Forward build scripts do not explicitly enumerate any dependencies, so to be safe, forward builds must find all of them. In addition to the obvious ones, the example above contains numerous implicit dependencies. For example, git commands depend on the directory contents of .git and the working directory, and the build script itself depends on pipe outputs from those commands. There are also system dependencies, temporary files, pipes set up by subshells and gcc, assembly, object files, and executables themselves. In fact, a number of the build’s commands in the example are not present in the script: cc1, as, collect2, and ld. Finally, this build’s behavior depends on file contents, file metadata, and exit codes returned by commands.
Paths alone are insufficient to disambiguate certain kinds of dependencies. This example, like the one in the introduction (§1), exhibits temporal dependencies. First, several commands create and reuse files with the same name, like temporary files. Logically, these are not the same file: commands that use them immediately truncate their contents to empty files before writing to them. Second, a dependence cycle exists because collect2 both reads the output of ld and conditionally launches ld again in order to regenerate those files. This shows that a dependency used at a later point in time is not necessarily the same as an earlier one.

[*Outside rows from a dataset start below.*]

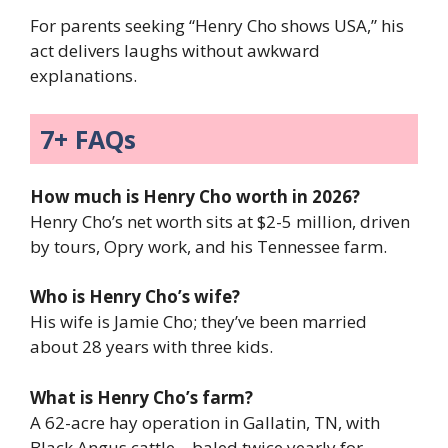
For parents seeking “Henry Cho shows USA,” his
act delivers laughs without awkward
explanations.
7+ FAQs
How much is Henry Cho worth in 2026?
Henry Cho’s net worth sits at $2-5 million, driven
by tours, Opry work, and his Tennessee farm.
Who is Henry Cho’s wife?
His wife is Jamie Cho; they’ve been married
about 28 years with three kids.
What is Henry Cho’s farm?
A 62-acre hay operation in Gallatin, TN, with
Black Angus cattle—baled twice yearly for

Builds can exhibit conditional behavior. The motivating example (§2) uses shell globbing, conditionally compiling files depending on the contents of a directory. Command exit codes can also short-circuit builds.
3.2 The TraceIR language
TraceIR is a domain-specific, linear representation of build logic. As forward build tools eliminate the need to provide detailed specifications, TraceIR is not intended to be manually inspected. Instead, its design puts a premium on performance: TraceIR is a machine-readable IR streamed from disk.

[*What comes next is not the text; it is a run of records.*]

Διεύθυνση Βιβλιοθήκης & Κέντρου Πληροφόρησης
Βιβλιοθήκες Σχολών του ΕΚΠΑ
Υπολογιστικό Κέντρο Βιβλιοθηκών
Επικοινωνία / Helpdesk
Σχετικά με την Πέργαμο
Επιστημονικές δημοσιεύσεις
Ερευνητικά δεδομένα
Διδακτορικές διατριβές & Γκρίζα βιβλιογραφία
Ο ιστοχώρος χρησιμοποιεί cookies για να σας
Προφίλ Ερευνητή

LaForge detects changes by comparing an emulated model of the filesystem against the real filesystem. The TraceIR language specifies how modeled state should be updated, and when and how comparisons should be performed. We describe how LaForge uses TraceIR to carry out rebuilds in §4.
3.3 Language Properties
To address the challenges described earlier, we make the following design choices.
Complete dependencies. All state types, or artifacts, that could matter to a build are represented. In addition to files, artifacts include directories, pipes, sockets, symlinks, and special files (like /dev/null). All artifacts have both contents and metadata, which are modeled separately.
Temporal relationships. Although builds can be concurrent, LaForge always observes build events serially (see §5.3). LaForge imposes a total order on TraceIR statements. Referring to an artifact at a given point in time is unambiguous.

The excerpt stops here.